The small Korean woman massaging Phoebe's feet in warm water is completely silent. The nail salon is nearly empty. Phoebe turns off her iPhone, closes her eyes, and tries to sleep behind her sunglasses.

Back in the car, the air-conditioning dries her French manicure.
She's spent five hundred hours in the company Explorer. The mileage reads 10,303. It read 789 the day in June when Nick drove her to North Hollywood in the dirty Subaru to pick it up. They spoke six words to each other that morning:

“You missed the exit,” she said.

“Fuck me.”

It's the middle of August now. She inherited all of her clients from a rep whose job she got when the other woman quit to spend more time with her three-year-old daughter. The colleague reminded Phoebe that with so many hours in the car, she should have a second agenda, some other project to fill the hours. In the Notes app on her iPhone, stuck in traffic, the woman wrote a children's book about a boy who ate his blanket and it turned into a cape, as well as a treatment and three episodes of a TV series about a young professional mother whose daughter was dropped on her head as a newborn and now speaks only Japanese, despite being raised by white people and having a Salvadoran nanny. It's a comedy, she explained. Phoebe insisted she had enough to keep her busy, but the woman pressed the point: Be damn sure, because five years can slip through your fingers.

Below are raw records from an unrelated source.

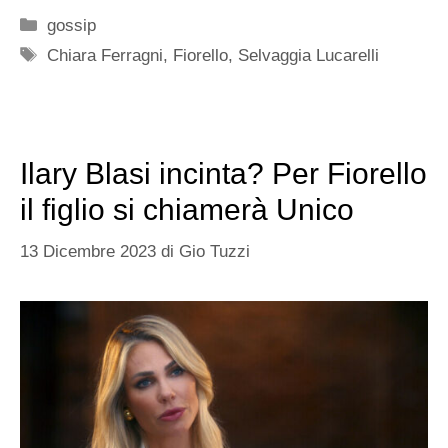
Categorie
gossip
Tag
Chiara Ferragni
,
Fiorello
,
Selvaggia Lucarelli
Ilary Blasi incinta? Per Fiorello
il figlio si chiamerà Unico
13 Dicembre 2023
di
Gio Tuzzi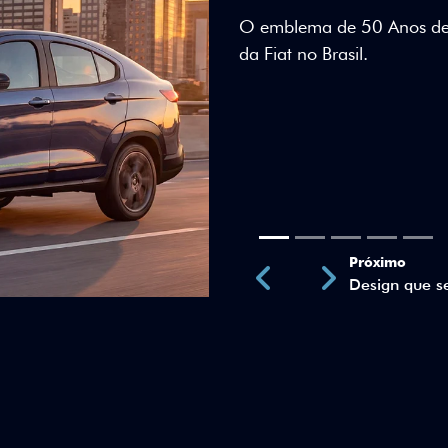
Teto bicolor, adesivos esti
uma identidade visual únic
Próximo
Previous
Next
Teto Panorâm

More Starbucks and Krispy Kremes for the office staff. Phoebe can do more of what she did back east. More explicit pics for the docs sent from the Bebe dressing room. But she can't bring herself to drive two more hours to a few more offices to fill bins in sample closets and make nice with moody office managers to get a few minutes in the office of a new doc who simply doesn't need what she's selling. A year ago she was Diamond Status: ten-thousand-dollar bonus (over three months' rent) and a four-day cruise to the Bahamas that she gave to her mother who never did use it. Now she's slipping. She's unranked. Her bonus this year if nothing changes: a navy GSK fleece pullover, bathrobe, and slippers.

The email that arrives on Phoebe's iPhone is from Citibank. A check has cleared. The email is for Serenos Montessori. The amount is a hundred dollars.

She forwards the email to Nick along with:
???

Her cell rings.

“A deposit,” Nick says.

“For what?”

“It's small and affordable. Ten-minute drive.”

“From where?”

“It's an option.”

“Not for us. Not here,” she says.

“Come January?”

“We won't be here, Nick.”

She ends the call.

• •

The tank is nearly empty, but Phoebe doesn't like to refill it until the end of the day, so it will be as full as possible in the morning. She can get through an entire day on a full tank, not have to refill once, if she stops at the 76 station near the house. To get through one day without having to stop for gas is a challenge she sets for herself every week. But there's no way to wait that long today, so she pulls in to a Chevron station. The gas card her job gives her still isn't working.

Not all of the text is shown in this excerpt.